CSCE 4813 - Homework 2
Due Date - 11:59pm on Feb 4, 2010

1. Problem Statement:

This homework assignment has three tasks. The first two are intended to familiarize you with the OpenGL examples in the source directory. The third task is to convert your program from homework 1 to use OpenGL and display the geometric object you created.

Task 1: Login to one of the machines in the graphics lab (room 237) and download the Makefile, disk.c and cube.c files from the class website onto your machine run "make disk" and "make cube" to compile the OpenGL examples. Now run each of these programs. Hopefully you will see a graphics window. See what happens when you drag a corner to resize the graphics window. Take a look at the source code of "disk.c" to see if you can find the code that causes the changes you see.

Task 2: Take a look at the source code "cube.c". You will see that this program calls an "init" and "draw" function in the "main" function like the other examples in class. There is also a "cube" function that generates the six polygons that make up a cube. Modify this program to:

  1. change the colors of the cube faces to your favorite colors,
  2. change the size and positions of the cubes generated by the program, and
  3. change the GL_POLYGON's into GL_LINE_LOOP's to generate a wire-frame display of the objects.
Compile and test your modified "cube.c" program. Hopefully this will give you a better feel of how OpenGL programs work. Save your version of "cube.c" to submit with your homework on the due date.

Task 3: Convert your program from homework 1 into an OpenGL program that displays your geometric object. To do this, you need to call your object printing function inside "display" and change your printf calls into glVertex calls. Since you were not able to "see" your geometric object in homework 1, there may be errors in your original coordinate calculations.
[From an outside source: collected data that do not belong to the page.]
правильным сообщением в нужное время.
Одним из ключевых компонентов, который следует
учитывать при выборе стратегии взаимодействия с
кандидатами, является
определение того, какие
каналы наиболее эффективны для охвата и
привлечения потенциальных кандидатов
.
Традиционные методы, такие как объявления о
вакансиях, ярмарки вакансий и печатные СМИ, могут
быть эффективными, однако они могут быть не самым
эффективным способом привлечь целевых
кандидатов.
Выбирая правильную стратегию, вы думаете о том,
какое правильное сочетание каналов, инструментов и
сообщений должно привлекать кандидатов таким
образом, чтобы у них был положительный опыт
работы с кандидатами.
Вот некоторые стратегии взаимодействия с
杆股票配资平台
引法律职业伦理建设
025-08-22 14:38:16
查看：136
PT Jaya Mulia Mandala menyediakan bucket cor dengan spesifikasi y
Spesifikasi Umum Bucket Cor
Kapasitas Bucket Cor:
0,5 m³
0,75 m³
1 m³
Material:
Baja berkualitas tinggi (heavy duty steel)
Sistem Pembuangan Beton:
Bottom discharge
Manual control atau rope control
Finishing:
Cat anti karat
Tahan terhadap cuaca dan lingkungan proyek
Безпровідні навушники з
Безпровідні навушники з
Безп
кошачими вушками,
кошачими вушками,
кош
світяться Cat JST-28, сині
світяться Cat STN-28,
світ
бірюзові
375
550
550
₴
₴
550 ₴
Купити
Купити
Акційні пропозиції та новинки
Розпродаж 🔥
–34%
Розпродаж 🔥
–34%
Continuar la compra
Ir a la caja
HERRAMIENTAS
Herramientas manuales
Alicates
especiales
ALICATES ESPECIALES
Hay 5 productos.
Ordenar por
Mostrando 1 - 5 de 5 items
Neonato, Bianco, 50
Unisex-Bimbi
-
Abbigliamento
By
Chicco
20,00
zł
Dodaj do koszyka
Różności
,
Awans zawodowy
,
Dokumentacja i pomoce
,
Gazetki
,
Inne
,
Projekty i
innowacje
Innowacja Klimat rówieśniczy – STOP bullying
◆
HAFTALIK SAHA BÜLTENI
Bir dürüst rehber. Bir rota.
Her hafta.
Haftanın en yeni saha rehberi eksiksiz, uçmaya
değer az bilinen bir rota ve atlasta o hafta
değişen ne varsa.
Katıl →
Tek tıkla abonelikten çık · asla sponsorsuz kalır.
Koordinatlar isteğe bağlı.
Correct these mistakes as needed.

2. Design:

The design portion of this programming project is relatively minor. Your primary tasks are to decide which OpenGL graphics primitives map best to your object (GL_POLYGON, GL_TRIANGLES, etc) and what colors to use to draw your objects.

3. Implementation:

Your primary implementation task is to covert "printf" commands into OpenGL function calls. You may also want to "repackage" some of your homework 1 code if it was not modular enough for this assignment (ie add functions for each object).

Students are always welcome (and even encouraged) to make use of the OpenGL sample programs on the class website as a starting point for their projects. The "cube.c" program is probably the closest to what you need to complete this assignment. In particular, there is some OpenGL code in the "init" function that sets up a side view of the cubes so we can see multiple faces. You are welcome to change the rotation axis and angle to get a better view of your objects.

4. Testing:

Test your program to check that it operates correctly for all of the requirements listed above. Also check for the error handling capabilities of the code. Save your testing output in text files for submission on the program due date.

5. Documentation:

When you have completed your program, write a short report (less than one page long) describing what the objectives were, what you did, and the status of the program. Does it work properly for all test cases? Are there any known problems? Save this report in a separate text file to be submitted electronically.

6. Project Submission:

In this class, we will be using electronic project submission to make sure that all students hand their programming projects and labs on time, and to perform automatic analysis of all programs that are submitted. When you have completed the tasks above go to the class web site to hand in your documentation, program, and testing files. You are welcome to use either the "submit" or the "file upload" method.

The dates on your electronic submission will be used to verify that you met the due date above. All late projects will receive reduced credit (50% off if less than 24 hours late, no credit if more than 24 hours late), so hand in your best effort on the due date.

You should also PRINT a copy of these files and hand them into your instructor in the department office. Include a title page which has your name and uaid, and attach your hand written design notes from above.